Extracted page text data ::

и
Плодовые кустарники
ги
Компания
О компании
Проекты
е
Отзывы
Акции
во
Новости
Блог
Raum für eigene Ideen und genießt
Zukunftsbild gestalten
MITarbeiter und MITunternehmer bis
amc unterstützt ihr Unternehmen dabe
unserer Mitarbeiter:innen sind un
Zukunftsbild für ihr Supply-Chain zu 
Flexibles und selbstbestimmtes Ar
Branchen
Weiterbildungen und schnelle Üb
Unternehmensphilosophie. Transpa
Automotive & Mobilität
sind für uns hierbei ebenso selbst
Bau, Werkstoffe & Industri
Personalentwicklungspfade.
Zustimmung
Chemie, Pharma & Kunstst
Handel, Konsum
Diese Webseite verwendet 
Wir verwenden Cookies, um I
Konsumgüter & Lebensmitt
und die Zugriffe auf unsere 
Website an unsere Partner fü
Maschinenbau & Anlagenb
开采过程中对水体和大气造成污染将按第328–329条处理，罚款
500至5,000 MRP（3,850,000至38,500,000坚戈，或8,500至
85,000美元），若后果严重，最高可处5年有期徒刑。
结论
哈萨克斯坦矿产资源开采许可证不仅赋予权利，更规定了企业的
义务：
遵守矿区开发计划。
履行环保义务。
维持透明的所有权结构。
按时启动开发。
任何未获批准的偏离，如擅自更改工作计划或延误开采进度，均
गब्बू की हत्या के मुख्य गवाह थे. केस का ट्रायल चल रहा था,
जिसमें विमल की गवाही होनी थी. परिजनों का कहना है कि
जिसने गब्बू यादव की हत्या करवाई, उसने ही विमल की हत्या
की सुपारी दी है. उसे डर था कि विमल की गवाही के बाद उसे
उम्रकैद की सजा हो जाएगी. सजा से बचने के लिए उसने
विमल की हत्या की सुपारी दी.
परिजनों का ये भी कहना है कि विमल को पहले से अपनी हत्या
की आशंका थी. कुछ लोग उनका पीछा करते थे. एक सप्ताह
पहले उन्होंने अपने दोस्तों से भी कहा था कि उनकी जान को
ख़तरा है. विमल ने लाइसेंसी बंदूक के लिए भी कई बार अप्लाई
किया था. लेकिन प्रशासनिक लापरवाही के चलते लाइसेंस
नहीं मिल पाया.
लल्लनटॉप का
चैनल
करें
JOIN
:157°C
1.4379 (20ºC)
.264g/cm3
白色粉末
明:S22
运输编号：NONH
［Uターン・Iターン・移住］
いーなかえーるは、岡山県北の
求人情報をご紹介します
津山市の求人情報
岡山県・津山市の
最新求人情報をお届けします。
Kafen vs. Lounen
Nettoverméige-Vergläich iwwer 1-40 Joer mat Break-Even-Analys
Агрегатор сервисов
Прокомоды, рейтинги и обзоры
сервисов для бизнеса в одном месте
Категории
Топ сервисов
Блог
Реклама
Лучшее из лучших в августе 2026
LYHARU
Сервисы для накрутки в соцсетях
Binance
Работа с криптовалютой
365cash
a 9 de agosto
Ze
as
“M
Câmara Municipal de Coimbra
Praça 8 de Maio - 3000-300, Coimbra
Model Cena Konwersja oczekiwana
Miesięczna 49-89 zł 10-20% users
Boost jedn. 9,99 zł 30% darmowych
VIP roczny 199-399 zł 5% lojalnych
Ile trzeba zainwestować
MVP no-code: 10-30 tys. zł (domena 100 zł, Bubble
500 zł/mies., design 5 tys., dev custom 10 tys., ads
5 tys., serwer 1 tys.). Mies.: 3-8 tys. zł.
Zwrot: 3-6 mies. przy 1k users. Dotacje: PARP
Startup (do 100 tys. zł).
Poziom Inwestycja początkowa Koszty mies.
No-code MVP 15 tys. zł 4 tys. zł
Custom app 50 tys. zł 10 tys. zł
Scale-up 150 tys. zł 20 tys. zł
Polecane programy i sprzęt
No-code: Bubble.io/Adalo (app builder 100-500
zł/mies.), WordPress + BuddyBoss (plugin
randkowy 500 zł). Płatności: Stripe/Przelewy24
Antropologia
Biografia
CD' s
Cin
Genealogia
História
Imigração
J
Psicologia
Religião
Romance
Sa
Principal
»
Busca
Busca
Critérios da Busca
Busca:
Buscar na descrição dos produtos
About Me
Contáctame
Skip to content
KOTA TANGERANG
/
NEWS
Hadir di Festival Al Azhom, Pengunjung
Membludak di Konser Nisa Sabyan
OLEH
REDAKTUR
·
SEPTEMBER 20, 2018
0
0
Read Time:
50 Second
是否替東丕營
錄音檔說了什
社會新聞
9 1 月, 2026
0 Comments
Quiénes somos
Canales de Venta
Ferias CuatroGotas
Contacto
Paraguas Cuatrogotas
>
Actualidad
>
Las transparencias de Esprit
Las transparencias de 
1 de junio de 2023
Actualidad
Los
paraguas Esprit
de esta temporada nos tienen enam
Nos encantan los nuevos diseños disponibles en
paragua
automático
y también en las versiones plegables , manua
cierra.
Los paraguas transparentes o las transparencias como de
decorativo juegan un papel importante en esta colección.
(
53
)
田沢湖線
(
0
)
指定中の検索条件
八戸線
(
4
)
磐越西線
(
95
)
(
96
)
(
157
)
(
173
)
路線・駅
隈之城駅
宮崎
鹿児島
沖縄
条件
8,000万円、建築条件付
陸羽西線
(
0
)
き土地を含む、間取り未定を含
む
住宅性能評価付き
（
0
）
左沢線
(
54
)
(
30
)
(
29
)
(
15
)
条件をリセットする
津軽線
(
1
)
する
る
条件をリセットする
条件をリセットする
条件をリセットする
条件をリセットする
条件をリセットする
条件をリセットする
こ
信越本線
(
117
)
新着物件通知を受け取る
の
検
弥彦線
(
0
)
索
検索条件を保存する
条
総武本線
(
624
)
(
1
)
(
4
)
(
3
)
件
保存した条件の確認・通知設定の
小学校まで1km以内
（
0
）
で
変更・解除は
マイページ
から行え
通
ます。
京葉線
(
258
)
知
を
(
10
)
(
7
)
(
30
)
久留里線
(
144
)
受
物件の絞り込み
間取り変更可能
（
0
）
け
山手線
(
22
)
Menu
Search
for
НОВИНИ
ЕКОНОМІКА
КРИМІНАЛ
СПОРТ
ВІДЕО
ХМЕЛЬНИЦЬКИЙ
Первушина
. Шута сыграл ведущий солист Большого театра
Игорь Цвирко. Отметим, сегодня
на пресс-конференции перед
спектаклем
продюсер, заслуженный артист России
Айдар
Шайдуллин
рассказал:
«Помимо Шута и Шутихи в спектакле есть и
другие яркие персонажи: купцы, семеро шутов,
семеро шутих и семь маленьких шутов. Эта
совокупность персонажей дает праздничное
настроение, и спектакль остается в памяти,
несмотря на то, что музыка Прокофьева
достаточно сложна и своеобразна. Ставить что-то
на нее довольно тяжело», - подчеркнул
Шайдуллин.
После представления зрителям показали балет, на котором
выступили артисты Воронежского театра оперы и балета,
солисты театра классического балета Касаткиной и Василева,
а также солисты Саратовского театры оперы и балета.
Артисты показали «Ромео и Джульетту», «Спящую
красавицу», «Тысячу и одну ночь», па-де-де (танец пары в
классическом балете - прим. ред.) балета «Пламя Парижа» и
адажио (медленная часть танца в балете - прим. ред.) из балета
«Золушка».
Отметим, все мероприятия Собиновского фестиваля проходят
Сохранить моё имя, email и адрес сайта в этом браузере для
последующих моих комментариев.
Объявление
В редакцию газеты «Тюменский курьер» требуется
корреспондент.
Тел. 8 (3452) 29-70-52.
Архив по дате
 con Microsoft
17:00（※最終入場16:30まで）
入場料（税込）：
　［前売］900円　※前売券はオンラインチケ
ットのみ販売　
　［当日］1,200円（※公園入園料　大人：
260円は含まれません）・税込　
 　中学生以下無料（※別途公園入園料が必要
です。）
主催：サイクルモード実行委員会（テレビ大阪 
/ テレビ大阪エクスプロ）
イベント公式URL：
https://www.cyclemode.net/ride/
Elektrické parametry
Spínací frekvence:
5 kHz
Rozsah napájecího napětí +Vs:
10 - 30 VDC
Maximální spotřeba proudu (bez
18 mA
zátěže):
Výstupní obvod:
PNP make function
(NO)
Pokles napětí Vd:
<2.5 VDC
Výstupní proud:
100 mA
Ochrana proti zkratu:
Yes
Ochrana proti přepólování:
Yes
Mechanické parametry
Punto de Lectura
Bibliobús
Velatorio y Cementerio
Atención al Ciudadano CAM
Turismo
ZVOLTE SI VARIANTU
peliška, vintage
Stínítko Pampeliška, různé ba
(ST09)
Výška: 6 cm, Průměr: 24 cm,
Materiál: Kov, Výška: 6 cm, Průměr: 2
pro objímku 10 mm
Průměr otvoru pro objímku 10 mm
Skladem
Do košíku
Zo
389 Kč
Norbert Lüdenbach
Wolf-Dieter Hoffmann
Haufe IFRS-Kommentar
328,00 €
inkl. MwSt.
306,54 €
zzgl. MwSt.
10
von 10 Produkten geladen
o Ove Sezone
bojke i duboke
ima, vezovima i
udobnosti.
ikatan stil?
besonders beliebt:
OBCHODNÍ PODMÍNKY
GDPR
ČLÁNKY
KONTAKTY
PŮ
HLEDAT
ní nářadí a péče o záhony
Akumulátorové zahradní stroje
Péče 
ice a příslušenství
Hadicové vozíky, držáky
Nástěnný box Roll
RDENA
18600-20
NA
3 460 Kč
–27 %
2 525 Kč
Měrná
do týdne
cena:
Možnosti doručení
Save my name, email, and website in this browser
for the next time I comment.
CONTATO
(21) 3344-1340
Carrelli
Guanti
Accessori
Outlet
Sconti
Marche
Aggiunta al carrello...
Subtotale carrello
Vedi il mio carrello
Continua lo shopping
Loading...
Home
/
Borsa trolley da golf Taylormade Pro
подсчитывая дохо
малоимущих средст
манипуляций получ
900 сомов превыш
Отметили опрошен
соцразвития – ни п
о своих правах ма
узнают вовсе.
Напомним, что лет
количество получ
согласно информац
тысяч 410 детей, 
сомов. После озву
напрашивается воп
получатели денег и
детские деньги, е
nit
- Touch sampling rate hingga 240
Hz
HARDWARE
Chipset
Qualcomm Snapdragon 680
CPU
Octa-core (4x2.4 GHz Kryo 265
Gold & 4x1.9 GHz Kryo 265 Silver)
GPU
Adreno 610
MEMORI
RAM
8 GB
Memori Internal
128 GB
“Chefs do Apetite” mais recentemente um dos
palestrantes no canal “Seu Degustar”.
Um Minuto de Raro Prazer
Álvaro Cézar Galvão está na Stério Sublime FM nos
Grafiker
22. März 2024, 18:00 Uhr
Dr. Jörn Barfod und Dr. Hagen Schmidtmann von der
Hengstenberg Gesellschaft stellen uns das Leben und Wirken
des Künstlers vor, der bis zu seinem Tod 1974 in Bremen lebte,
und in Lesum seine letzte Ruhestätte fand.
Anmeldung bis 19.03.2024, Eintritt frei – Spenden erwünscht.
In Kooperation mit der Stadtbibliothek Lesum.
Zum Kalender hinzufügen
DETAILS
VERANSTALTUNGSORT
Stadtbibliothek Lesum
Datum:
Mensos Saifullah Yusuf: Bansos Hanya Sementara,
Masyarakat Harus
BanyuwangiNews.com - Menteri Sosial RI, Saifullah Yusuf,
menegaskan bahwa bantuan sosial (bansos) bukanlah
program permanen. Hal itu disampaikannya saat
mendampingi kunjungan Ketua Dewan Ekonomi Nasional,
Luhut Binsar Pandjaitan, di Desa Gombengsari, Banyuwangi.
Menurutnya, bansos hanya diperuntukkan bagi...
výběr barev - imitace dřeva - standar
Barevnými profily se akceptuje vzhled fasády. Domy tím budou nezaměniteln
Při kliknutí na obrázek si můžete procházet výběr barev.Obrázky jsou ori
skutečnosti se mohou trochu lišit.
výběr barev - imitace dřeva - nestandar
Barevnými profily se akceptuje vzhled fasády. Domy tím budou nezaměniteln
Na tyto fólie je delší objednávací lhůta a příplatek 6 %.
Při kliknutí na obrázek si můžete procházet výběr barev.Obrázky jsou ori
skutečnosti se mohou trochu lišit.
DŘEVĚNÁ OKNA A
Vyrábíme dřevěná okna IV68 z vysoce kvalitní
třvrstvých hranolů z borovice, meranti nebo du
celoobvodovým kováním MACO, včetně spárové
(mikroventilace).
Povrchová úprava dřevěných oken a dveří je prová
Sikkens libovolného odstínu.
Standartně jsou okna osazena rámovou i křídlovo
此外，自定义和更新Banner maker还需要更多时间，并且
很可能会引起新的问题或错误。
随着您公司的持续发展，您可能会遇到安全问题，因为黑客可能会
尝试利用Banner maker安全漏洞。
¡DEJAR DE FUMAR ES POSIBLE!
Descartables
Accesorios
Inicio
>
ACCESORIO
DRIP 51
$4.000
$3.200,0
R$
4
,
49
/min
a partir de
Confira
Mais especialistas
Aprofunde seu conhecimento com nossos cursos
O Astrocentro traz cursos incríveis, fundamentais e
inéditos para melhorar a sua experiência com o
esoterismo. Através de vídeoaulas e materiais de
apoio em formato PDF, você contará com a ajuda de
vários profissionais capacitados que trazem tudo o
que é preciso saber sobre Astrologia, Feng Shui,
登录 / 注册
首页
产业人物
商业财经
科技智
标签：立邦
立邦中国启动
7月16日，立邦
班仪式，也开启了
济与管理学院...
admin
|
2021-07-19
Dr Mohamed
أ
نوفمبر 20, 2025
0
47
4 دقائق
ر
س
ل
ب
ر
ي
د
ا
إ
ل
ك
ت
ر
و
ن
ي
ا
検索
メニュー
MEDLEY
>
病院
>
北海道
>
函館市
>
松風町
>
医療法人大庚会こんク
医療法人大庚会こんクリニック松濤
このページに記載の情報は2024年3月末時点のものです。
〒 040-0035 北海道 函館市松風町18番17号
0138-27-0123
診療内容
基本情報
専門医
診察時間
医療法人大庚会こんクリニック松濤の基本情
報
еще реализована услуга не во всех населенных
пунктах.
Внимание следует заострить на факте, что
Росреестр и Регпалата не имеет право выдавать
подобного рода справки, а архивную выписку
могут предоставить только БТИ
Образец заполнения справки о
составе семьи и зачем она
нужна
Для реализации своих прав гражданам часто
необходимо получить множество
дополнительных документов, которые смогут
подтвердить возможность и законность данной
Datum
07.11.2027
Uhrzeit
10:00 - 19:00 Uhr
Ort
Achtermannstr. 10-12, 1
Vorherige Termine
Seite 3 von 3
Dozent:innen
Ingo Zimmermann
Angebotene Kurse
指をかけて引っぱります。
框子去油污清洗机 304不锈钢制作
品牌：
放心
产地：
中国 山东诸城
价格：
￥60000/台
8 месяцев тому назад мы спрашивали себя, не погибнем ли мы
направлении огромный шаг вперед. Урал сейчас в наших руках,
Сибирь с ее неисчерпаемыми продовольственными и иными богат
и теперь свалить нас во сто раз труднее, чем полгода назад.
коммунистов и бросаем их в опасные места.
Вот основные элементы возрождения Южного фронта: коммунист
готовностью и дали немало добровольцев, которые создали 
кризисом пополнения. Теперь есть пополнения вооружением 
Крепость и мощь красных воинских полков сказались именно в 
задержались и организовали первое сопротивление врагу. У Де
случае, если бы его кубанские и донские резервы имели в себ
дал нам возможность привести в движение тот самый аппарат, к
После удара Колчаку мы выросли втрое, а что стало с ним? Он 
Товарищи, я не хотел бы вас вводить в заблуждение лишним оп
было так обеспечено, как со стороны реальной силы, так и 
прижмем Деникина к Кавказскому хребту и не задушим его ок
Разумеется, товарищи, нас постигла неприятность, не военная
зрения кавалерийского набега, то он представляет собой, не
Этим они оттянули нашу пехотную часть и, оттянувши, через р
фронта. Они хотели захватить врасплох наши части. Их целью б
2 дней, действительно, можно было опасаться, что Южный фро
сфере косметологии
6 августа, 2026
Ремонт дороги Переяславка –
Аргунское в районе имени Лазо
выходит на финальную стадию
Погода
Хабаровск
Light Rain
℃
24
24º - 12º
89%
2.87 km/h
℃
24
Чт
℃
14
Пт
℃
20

Your goal ::
Take every line above that includes the string "справки" and return it.

Solution for this exercise ::
подобного рода справки, а архивную выписку
Образец заполнения справки о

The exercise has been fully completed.